Young woman feeling judged by peers

Effects Of The Fear Of Rejection

#6 IN MY CHAPTER-BY-CHAPTER JOURNEY THROUGH ROBERT MCGEE’S BEST-SELLING BOOK, THE SEARCH FOR SIGNIFICANCE.

“For am I now seeking the favor or man, or of God? Or am I striving to please men? If I were still trying to please men, I would not be a servant of Christ.”

Galatians 1:10

According to this scripture we can ultimately seek either the approval of men or the approval of God as the basis of our self-worth. We cannot seek both. God wants to be the Lord of our lives, and He is unwilling to share that rightful lordship with anyone else. Therefore, the only way we can overcome the fear of rejection is to value the constant approval of God over the conditional approval of other people.

Our God-given instinct to survive compels us to avoid pain. Knowing that rejection and disapproval bring pain, we will continue our attempts to win the esteem of others whenever possible. The good news is that we are fully pleasing to God. We need not be devestated when others respond to us in a negative way.

As we grow in our relationship with God, the Holy Spirit will continue teaching us how to apply the liberating truth to different aspects of our lives at an increasingly deeper level. With spiritual maturity, we will more often be able to identify these areas and choose to find our significance in God’s unconditional love and complete acceptance of us. Changes in our value system take honesty, objectivity, and prolonged persistent application of God’s word.
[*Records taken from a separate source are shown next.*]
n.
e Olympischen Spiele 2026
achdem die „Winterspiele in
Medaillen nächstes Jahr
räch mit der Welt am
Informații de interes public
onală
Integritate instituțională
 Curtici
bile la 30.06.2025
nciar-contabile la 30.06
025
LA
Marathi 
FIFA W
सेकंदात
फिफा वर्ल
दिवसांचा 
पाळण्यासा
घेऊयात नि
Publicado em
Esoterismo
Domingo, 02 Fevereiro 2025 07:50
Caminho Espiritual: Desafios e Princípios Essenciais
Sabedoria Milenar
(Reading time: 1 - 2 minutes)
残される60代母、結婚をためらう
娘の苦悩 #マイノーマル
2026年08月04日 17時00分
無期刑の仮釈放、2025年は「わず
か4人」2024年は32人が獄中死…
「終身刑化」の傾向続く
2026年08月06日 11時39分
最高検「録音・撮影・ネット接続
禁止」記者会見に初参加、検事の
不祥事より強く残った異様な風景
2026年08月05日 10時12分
Before we examine God’s solution to our fear of rejection, we must first identify and understand how this fear is manifested in our lives.
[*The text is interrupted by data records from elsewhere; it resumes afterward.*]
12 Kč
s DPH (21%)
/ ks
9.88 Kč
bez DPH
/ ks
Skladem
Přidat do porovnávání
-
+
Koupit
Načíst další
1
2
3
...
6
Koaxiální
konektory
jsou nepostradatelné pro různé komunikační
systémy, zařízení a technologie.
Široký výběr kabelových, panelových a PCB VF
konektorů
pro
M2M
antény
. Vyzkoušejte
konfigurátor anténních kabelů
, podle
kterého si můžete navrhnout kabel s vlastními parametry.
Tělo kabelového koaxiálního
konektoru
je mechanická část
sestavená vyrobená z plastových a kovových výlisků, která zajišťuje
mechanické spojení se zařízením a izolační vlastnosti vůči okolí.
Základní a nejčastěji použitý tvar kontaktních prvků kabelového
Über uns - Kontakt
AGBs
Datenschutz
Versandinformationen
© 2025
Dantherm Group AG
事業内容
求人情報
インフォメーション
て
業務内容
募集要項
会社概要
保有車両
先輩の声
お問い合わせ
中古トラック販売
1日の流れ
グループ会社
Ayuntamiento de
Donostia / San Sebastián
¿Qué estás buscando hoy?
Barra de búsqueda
  • Anger, resentment, and hostility. Anger us usually our most common response to rejection. Some of us are not honest about our anger. We may deny its existence, suppress it, nd assume that it will go away. Because we value the opinions of others so much, when they do not think of us as they “should,” it hurts. And because it hurts, we get angry, become resentful, and may ev en become bitter.
  • Being easily manipulated. Those who believe their self-worth is based on the approval of others are likely to do virtually anything to please people. They truly believe that they will be well liked if they agree to every request of those whoa re,consciously or not, manipulating them. Many of those people despise those who are being manipulated and resent wha tthey feel they have to do to earn their approval.
  • Codependence. In families affected by dependency on alcohol, drugs, work, or any other compulsions, family members often develop behavioral patterns to rescue the dependent person from the consequences of his or her behavior. This compulsive rescuing, called codependency, allows teh dependent person to continue acting destructively and keeps him or her in need of being habitually rescued and enabled so that the pattern continues.
  • Avoidance of people. One of the most common ways people react to their fear of rejection is to avoid others, thereby avoiding the risk of rejection. Most people try to avoid the risk or rejection by having only superficial relationships. They may interact with others, and they may be considered socially adept because they know how to make friends easily. But their friends never really know them because they hide behind a wall of words, smiles, and activities. These people are usually quite lonely in the midst of all their relationships and activities because they feel that no one really understands them.
  • Control. In an effort to avoid being hurt, some people constantly try to maintain control of others and dominate situations they face. They have become skilled in exercising control by dispensing approval or disapproval, unwilling to let others be themselves and make their own decisions without their consent. Because such people are actually very insecure, lack of control is an unacceptable threat to them.
  • Depression. Depression is the result of a deep sense ofloss or repressed, pent-up anger. When anger is not handled properly, the body and mind respond to its intense pressure, and the emotions and sense of purpose become dulled.
  • Repeating of negative messages. One of the most interesting facets of our behavior is that we often repeat the very messages that hurt us the most. We do this even after the person who delivered the message the first time is no longer there — perhaps even dead. We continue to repeat to ourselves the most hurtful messages we have heard. How much of the pain we experience related to our repeating those hurtful, negative messages?
  • Hypersensitivity to the opinions of others. Many times people actually project their own negative feelings about themselves on others around them. In this way, wherever they go
  • Lack of feeling. Some people are so fearful of their own emotions that they don’t allow themselves to be sensitive to the emotions of others. They simply approach life as though people are just actors in a play, fulfilling a role to the best of our ability.